** Opening Task material block **

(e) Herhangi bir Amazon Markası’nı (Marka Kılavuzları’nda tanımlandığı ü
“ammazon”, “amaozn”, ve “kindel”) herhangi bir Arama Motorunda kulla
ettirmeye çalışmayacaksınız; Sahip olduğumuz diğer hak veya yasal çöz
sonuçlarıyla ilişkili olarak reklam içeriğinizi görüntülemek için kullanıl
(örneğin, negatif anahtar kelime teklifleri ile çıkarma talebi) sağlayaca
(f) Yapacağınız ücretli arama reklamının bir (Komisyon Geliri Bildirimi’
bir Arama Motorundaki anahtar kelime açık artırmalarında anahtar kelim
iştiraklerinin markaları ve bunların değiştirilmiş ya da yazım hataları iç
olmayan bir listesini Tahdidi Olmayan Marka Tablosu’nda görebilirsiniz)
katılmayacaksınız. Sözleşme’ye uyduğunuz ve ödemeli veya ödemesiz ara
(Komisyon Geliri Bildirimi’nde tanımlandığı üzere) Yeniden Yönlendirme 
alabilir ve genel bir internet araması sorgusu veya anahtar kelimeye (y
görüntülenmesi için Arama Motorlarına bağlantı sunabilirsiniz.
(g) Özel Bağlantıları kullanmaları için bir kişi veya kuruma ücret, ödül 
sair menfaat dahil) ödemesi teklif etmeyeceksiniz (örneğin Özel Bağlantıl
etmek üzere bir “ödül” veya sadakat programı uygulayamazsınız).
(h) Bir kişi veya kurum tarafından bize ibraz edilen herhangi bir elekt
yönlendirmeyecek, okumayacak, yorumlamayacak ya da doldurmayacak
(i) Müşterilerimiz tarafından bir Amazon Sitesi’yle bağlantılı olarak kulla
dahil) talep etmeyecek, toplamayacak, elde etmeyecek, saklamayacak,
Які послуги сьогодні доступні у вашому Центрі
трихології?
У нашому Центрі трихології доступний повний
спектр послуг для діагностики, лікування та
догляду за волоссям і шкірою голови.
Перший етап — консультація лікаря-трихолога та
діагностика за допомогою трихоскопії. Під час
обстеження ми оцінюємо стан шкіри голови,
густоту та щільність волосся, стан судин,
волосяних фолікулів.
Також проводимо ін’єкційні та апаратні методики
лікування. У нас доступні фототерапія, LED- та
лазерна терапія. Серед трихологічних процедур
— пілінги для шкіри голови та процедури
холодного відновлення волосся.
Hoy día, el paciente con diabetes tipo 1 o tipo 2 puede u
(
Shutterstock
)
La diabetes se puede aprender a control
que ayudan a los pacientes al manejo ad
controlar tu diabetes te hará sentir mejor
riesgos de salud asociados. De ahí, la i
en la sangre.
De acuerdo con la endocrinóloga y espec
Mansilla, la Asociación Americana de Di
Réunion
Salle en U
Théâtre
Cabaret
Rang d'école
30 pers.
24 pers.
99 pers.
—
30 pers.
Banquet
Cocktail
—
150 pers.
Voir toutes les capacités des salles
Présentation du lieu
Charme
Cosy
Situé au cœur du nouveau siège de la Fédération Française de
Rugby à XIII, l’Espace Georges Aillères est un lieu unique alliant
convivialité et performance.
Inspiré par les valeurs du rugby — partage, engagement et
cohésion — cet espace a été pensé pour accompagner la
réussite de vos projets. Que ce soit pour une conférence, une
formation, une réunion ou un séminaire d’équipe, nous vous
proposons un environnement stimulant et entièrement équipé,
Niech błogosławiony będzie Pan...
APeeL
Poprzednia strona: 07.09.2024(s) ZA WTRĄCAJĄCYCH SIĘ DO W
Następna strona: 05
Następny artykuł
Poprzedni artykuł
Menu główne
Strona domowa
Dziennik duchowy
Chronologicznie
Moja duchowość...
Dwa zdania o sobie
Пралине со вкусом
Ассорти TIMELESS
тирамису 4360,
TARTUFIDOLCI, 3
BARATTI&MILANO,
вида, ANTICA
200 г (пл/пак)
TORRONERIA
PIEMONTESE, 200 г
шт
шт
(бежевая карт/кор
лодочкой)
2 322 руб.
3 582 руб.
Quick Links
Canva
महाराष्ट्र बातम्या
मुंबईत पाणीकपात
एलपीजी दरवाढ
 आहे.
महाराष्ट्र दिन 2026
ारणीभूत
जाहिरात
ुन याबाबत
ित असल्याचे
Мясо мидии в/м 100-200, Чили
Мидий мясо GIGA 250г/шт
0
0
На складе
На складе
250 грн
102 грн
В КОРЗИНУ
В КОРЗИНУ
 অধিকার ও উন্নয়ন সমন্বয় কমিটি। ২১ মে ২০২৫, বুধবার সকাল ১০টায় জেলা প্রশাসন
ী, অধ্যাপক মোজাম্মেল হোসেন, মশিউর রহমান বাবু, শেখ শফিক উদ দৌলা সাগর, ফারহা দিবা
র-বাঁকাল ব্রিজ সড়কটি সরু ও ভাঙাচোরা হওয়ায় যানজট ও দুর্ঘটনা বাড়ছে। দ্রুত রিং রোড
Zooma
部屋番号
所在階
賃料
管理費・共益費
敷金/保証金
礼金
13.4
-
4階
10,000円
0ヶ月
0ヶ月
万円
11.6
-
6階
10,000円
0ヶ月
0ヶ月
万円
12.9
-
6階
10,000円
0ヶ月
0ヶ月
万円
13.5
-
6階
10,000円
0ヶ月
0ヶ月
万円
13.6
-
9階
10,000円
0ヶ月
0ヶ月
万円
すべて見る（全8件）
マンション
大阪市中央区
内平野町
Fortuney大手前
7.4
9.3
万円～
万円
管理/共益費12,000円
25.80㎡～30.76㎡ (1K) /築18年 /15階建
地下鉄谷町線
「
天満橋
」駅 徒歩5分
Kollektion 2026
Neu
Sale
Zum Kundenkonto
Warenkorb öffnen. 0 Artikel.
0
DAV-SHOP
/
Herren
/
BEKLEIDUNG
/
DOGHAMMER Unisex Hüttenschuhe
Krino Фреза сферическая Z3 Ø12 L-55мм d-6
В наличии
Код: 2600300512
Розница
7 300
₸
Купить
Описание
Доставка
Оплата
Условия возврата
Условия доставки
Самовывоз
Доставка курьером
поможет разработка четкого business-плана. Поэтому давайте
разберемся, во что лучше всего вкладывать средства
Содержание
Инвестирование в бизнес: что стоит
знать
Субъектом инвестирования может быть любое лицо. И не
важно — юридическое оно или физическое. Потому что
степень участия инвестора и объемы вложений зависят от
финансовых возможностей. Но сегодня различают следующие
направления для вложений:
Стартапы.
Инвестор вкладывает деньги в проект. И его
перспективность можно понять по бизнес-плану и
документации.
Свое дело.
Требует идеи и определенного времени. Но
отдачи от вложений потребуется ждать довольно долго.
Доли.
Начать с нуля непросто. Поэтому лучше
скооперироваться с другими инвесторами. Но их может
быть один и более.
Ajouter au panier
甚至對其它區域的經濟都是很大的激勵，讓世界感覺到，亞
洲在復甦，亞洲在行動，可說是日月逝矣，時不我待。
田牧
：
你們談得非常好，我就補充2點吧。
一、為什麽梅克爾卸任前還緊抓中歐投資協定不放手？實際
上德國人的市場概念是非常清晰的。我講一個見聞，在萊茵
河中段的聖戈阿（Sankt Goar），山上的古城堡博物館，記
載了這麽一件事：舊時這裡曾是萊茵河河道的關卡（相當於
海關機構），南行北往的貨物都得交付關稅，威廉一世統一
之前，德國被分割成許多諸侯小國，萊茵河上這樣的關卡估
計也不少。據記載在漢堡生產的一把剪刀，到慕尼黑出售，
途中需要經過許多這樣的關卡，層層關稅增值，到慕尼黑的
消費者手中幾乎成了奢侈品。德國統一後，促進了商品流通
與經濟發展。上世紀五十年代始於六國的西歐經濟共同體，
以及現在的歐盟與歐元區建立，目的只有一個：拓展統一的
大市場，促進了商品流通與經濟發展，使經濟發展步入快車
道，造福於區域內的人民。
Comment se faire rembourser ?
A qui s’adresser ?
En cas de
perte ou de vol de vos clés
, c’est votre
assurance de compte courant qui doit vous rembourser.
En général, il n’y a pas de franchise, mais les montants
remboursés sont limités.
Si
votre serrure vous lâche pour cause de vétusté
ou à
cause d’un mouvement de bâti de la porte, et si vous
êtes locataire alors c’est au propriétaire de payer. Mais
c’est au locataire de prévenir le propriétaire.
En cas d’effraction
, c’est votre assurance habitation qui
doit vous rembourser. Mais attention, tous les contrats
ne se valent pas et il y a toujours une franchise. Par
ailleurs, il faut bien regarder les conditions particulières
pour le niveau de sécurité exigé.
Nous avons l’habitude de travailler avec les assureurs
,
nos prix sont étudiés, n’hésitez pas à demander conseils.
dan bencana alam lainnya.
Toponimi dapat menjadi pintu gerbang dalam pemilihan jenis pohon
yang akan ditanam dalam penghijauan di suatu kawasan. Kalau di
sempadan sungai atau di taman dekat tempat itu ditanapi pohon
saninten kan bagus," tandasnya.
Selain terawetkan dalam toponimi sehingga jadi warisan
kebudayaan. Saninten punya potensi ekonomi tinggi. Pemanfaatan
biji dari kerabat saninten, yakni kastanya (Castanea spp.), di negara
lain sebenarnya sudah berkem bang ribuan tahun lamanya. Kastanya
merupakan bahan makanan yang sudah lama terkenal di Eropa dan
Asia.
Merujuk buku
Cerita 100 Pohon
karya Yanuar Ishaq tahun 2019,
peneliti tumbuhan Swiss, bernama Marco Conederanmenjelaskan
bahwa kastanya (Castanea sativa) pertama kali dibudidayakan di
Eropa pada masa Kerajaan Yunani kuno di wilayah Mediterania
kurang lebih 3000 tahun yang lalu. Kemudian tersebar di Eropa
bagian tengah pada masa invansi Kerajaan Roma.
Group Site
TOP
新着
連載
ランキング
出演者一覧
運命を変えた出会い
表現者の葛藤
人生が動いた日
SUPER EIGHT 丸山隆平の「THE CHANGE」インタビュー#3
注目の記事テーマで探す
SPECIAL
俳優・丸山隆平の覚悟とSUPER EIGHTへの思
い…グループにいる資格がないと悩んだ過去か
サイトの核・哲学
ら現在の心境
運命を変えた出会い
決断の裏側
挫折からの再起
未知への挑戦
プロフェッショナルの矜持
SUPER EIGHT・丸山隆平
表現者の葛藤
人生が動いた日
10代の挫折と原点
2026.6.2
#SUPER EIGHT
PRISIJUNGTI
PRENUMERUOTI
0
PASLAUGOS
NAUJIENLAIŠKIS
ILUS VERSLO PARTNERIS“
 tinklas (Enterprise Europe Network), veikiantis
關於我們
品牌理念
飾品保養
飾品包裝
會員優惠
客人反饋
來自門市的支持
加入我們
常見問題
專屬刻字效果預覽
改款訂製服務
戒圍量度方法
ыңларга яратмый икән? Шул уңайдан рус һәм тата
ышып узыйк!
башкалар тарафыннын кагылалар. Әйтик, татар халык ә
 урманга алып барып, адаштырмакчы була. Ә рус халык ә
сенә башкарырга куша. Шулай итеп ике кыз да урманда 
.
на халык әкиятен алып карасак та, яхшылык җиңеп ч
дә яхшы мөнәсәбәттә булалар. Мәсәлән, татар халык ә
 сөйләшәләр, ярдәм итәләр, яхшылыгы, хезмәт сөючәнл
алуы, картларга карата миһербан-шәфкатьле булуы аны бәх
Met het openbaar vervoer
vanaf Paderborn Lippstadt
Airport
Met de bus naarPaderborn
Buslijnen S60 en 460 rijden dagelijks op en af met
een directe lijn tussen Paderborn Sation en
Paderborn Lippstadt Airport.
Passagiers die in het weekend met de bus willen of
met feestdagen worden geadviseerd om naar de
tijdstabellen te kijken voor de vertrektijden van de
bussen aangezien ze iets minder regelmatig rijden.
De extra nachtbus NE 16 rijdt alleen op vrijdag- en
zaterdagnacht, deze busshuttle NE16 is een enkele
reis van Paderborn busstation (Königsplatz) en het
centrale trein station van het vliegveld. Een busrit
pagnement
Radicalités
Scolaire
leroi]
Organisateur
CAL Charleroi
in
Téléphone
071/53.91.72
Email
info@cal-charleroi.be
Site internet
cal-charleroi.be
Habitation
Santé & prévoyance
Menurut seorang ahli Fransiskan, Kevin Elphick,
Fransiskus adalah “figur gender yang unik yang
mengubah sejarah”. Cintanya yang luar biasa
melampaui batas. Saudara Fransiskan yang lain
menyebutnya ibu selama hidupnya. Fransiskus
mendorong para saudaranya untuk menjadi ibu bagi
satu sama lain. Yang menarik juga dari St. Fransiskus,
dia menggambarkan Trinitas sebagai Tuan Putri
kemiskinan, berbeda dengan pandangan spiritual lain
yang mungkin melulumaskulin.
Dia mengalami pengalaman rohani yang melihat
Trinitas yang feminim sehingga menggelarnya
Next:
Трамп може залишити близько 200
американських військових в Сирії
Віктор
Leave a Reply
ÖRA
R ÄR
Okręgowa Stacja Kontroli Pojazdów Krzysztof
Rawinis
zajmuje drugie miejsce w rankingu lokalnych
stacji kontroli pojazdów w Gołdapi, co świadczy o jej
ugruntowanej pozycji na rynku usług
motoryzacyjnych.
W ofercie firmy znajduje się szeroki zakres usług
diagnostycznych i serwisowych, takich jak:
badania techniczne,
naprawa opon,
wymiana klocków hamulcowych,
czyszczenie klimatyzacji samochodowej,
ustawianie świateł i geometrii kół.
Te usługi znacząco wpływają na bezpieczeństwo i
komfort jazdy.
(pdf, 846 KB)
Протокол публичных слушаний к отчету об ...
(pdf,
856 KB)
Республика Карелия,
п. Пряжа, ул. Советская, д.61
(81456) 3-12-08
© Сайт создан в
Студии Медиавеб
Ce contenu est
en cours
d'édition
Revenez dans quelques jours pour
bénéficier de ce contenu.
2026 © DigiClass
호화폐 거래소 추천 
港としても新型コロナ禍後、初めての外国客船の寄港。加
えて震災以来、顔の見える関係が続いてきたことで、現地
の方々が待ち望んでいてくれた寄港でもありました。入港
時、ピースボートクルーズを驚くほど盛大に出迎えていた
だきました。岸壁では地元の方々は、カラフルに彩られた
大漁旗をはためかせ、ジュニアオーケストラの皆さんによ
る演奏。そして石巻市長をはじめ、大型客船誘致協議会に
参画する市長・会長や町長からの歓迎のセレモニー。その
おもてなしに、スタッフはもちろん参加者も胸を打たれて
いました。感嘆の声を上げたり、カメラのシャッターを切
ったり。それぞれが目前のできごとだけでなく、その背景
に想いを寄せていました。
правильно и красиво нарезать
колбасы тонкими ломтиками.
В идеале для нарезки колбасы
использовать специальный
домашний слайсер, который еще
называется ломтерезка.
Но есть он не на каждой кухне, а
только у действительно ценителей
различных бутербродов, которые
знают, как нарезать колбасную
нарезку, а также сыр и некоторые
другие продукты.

** Closing Task material block **

Work instructions
Retype only the lines running from the top of the listing to the line that holds "sonuçlarıyla ilişkili olarak", both ends included.

Exercise solution
(e) Herhangi bir Amazon Markası’nı (Marka Kılavuzları’nda tanımlandığı ü
“ammazon”, “amaozn”, ve “kindel”) herhangi bir Arama Motorunda kulla
ettirmeye çalışmayacaksınız; Sahip olduğumuz diğer hak veya yasal çöz
sonuçlarıyla ilişkili olarak reklam içeriğinizi görüntülemek için kullanıl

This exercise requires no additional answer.